• [Exercise description]
Every record is to be printed exactly as written; pictures are to be omitted.

• [Information supplied]
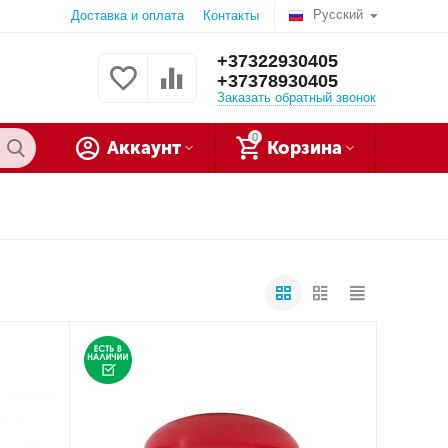
Русский
Доставка и оплата
Контакты
+37322930405
+37378930405
Заказать обратный звонок
0
Аккаунт
Корзина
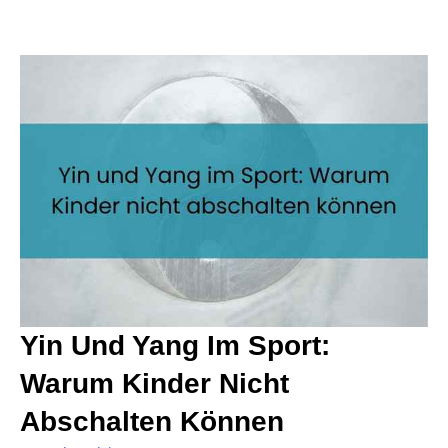
Yin Und Yang Im Sport:
Warum Kinder Nicht
Abschalten Können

• [Solution to this task]
Русский
Доставка и оплата
Контакты
+37322930405
+37378930405
Заказать обратный звонок
0
Аккаунт
Корзина
Yin Und Yang Im Sport:
Warum Kinder Nicht
Abschalten Können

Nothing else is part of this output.